*What you should do*
Once the line containing "Masks at 232×232." is found, please copy it and all lines after it through the end of the records, exactly, leaving out pictures.

Saved entries
# # # # # # #
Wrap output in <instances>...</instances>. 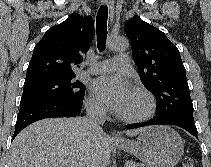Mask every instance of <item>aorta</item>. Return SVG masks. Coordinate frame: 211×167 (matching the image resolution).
<instances>
[{"mask_svg": "<svg viewBox=\"0 0 211 167\" xmlns=\"http://www.w3.org/2000/svg\"><path fill=\"white\" fill-rule=\"evenodd\" d=\"M129 47V42L125 37L115 36L108 41V48L111 51H125Z\"/></svg>", "mask_w": 211, "mask_h": 167, "instance_id": "762f6f07", "label": "aorta"}]
</instances>
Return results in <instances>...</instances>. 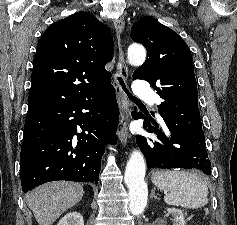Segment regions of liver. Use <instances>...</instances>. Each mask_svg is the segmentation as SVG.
I'll return each instance as SVG.
<instances>
[{
  "label": "liver",
  "instance_id": "obj_1",
  "mask_svg": "<svg viewBox=\"0 0 237 225\" xmlns=\"http://www.w3.org/2000/svg\"><path fill=\"white\" fill-rule=\"evenodd\" d=\"M83 186L74 182H49L26 195L28 207L39 225H52L83 197Z\"/></svg>",
  "mask_w": 237,
  "mask_h": 225
}]
</instances>
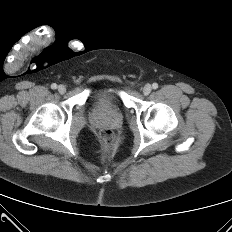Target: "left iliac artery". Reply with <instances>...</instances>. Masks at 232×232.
Masks as SVG:
<instances>
[{
	"label": "left iliac artery",
	"mask_w": 232,
	"mask_h": 232,
	"mask_svg": "<svg viewBox=\"0 0 232 232\" xmlns=\"http://www.w3.org/2000/svg\"><path fill=\"white\" fill-rule=\"evenodd\" d=\"M152 87H153V89H157L158 88V84L157 83H153Z\"/></svg>",
	"instance_id": "44dca946"
}]
</instances>
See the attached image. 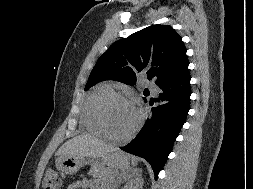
# # # # # # #
*Exercise response*
Target: "left iliac artery". Reply with <instances>...</instances>. Masks at 232×232.
Masks as SVG:
<instances>
[{
	"label": "left iliac artery",
	"mask_w": 232,
	"mask_h": 232,
	"mask_svg": "<svg viewBox=\"0 0 232 232\" xmlns=\"http://www.w3.org/2000/svg\"><path fill=\"white\" fill-rule=\"evenodd\" d=\"M152 87H153V89H157L158 88V84L157 83H153Z\"/></svg>",
	"instance_id": "44dca946"
}]
</instances>
See the attached image. 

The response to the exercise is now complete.